(Extracted page text data)
____
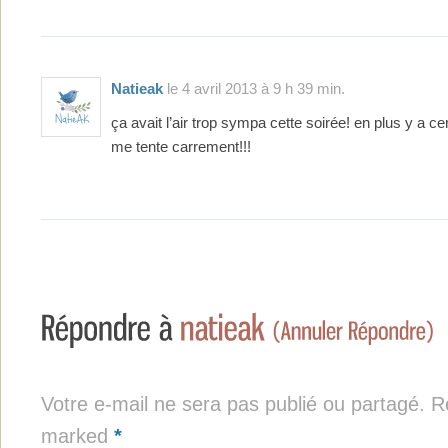
Natieak
le 4 avril 2013 à 9 h 39 min.
ça avait l’air trop sympa cette soirée! en plus y a ce
me tente carrement!!!
Votre e-mail ne sera pas publié ou partagé. Re
marked
*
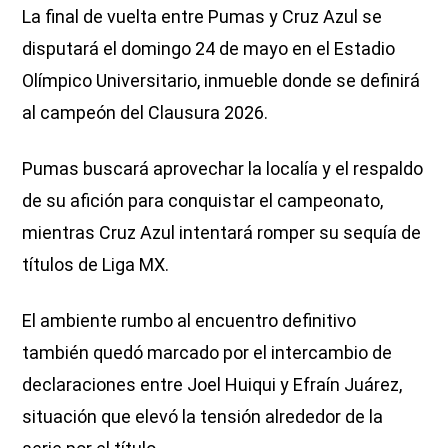
La final de vuelta entre Pumas y Cruz Azul se
disputará el domingo 24 de mayo en el Estadio
Olímpico Universitario, inmueble donde se definirá
al campeón del Clausura 2026.
Pumas buscará aprovechar la localía y el respaldo
de su afición para conquistar el campeonato,
mientras Cruz Azul intentará romper su sequía de
títulos de Liga MX.
El ambiente rumbo al encuentro definitivo
también quedó marcado por el intercambio de
declaraciones entre Joel Huiqui y Efraín Juárez,
situación que elevó la tensión alrededor de la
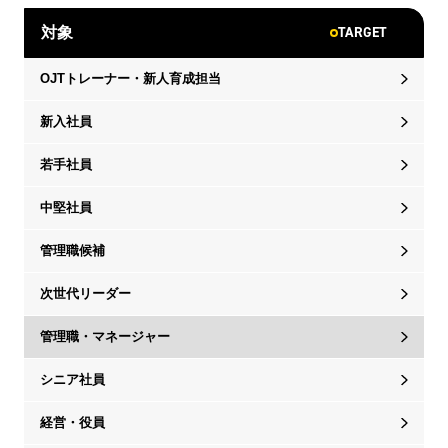
TARGET
対象
OJTトレーナー・新人育成担当
新入社員
若手社員
中堅社員
管理職候補
次世代リーダー
管理職・マネージャー
シニア社員
経営・役員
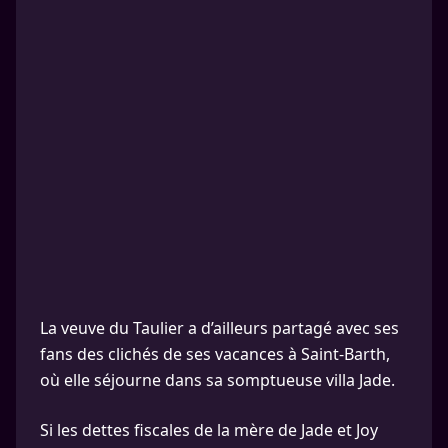
La veuve du Taulier a d’ailleurs partagé avec ses
fans des clichés de ses vacances à Saint-Barth,
où elle séjourne dans sa somptueuse villa Jade.
Si les dettes fiscales de la mère de Jade et Joy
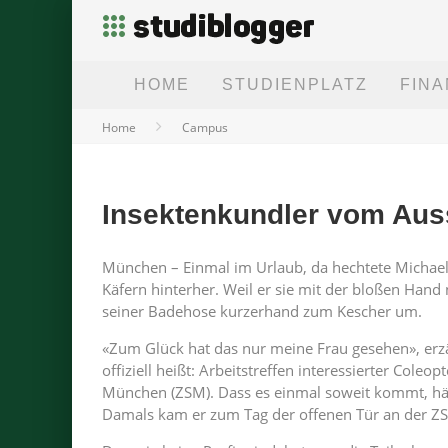
HOME
STUDIENPLATZ
FIN
Home
Campus
Insektenkundler vom Aus
München – Einmal im Urlaub, da hechtete Michael
Käfern hinterher. Weil er sie mit der bloßen Hand n
seiner Badehose kurzerhand zum Kescher um.
«Zum Glück hat das nur meine Frau gesehen», erzä
offiziell heißt: Arbeitstreffen interessierter Col
München (ZSM). Dass es einmal soweit kommt, hätt
Damals kam er zum Tag der offenen Tür an der Z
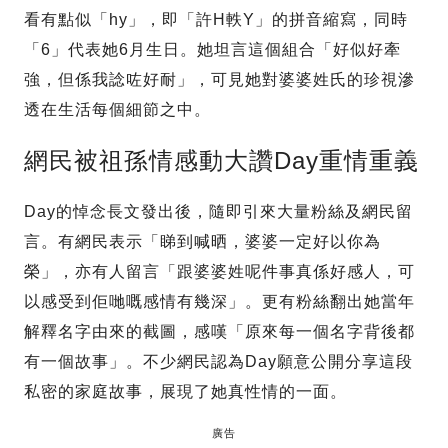
看有點似「hy」，即「許H軼Y」的拼音縮寫，同時
「6」代表她6月生日。她坦言這個組合「好似好牽
強，但係我諗咗好耐」，可見她對婆婆姓氏的珍視滲
透在生活每個細節之中。
網民被祖孫情感動大讚Day重情重義
Day的悼念長文發出後，隨即引來大量粉絲及網民留
言。有網民表示「睇到喊晒，婆婆一定好以你為
榮」，亦有人留言「跟婆婆姓呢件事真係好感人，可
以感受到佢哋嘅感情有幾深」。更有粉絲翻出她當年
解釋名字由來的截圖，感嘆「原來每一個名字背後都
有一個故事」。不少網民認為Day願意公開分享這段
私密的家庭故事，展現了她真性情的一面。
廣告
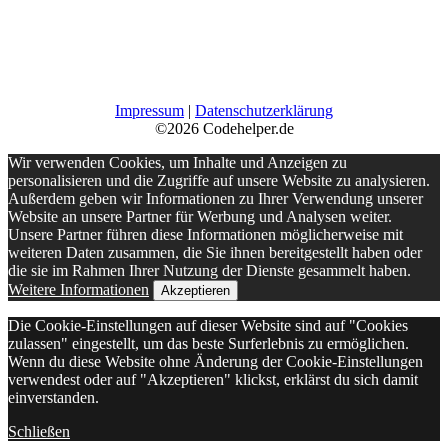
Impressum
|
Datenschutzerklärung
©2026 Codehelper.de
Wir verwenden Cookies, um Inhalte und Anzeigen zu
personalisieren und die Zugriffe auf unsere Website zu analysieren.
Außerdem geben wir Informationen zu Ihrer Verwendung unserer
Website an unsere Partner für Werbung und Analysen weiter.
Unsere Partner führen diese Informationen möglicherweise mit
weiteren Daten zusammen, die Sie ihnen bereitgestellt haben oder
die sie im Rahmen Ihrer Nutzung der Dienste gesammelt haben.
Weitere Informationen
Akzeptieren
Die Cookie-Einstellungen auf dieser Website sind auf "Cookies
zulassen" eingestellt, um das beste Surferlebnis zu ermöglichen.
Wenn du diese Website ohne Änderung der Cookie-Einstellungen
verwendest oder auf "Akzeptieren" klickst, erklärst du sich damit
einverstanden.
Schließen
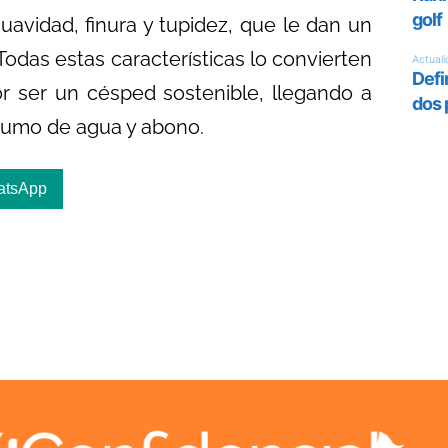
uavidad, finura y tupidez, que le dan un
odas estas características lo convierten
r ser un césped sostenible, llegando a
sumo de agua y abono.
atsApp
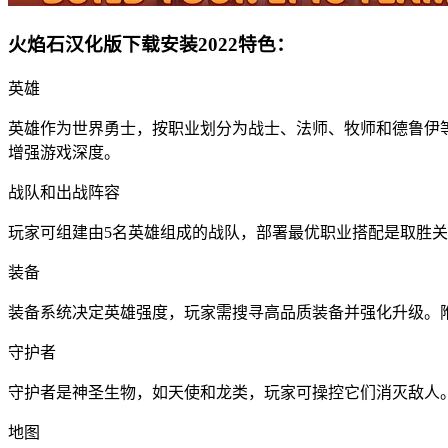
火焰石汉化版下载安装2022特色：
英雄
英雄作为世界勇士，按职业划分为战士、法师、牧师和德鲁伊
增强游戏深度。
战队和出战阵容
玩家可组建由5名英雄组成的战队，部署最优职业搭配是取胜关
装备
装备系统决定英雄强度，玩家需搜寻高品质装备并强化升级。
守护者
守护者是神圣生物，如天使和龙类，玩家可操控它们消灭敌人
地图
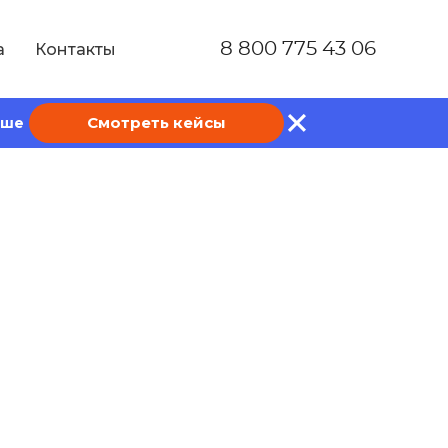
8 800 775 43 06
а
Контакты
Смотреть кейсы
ише
tback Url по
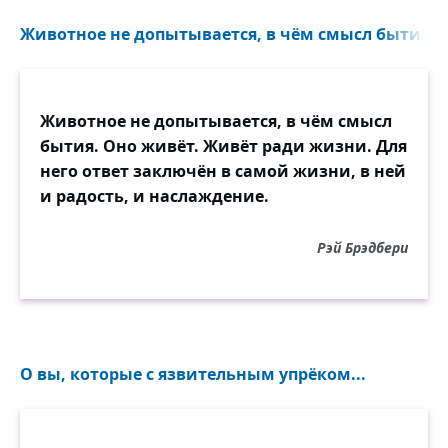
Животное не допытывается, в чём смысл бытия. О
Животное не допытывается, в чём смысл
бытия. Оно живёт. Живёт ради жизни. Для
него ответ заключён в самой жизни, в ней
и радость, и наслаждение.
Рэй Брэдбери
О вы, которые с язвительным упрёком...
____
(TASK DIRECTIONS): Would you output the lines above from the line holding "fans des clichés" up to and including the line holding "榮」，亦有人留言「跟婆婆姓呢件事真係好感人，可", exactly and only those, with no pictures?

(ANSWER):
fans des clichés de ses vacances à Saint-Barth,
où elle séjourne dans sa somptueuse villa Jade.
Si les dettes fiscales de la mère de Jade et Joy
HOME
STUDIENPLATZ
FIN
Home
Campus
Insektenkundler vom Aus
München – Einmal im Urlaub, da hechtete Michael
Käfern hinterher. Weil er sie mit der bloßen Hand n
seiner Badehose kurzerhand zum Kescher um.
«Zum Glück hat das nur meine Frau gesehen», erzä
offiziell heißt: Arbeitstreffen interessierter Col
München (ZSM). Dass es einmal soweit kommt, hätt
Damals kam er zum Tag der offenen Tür an der Z
看有點似「hy」，即「許H軼Y」的拼音縮寫，同時
「6」代表她6月生日。她坦言這個組合「好似好牽
強，但係我諗咗好耐」，可見她對婆婆姓氏的珍視滲
透在生活每個細節之中。
網民被祖孫情感動大讚Day重情重義
Day的悼念長文發出後，隨即引來大量粉絲及網民留
言。有網民表示「睇到喊晒，婆婆一定好以你為
榮」，亦有人留言「跟婆婆姓呢件事真係好感人，可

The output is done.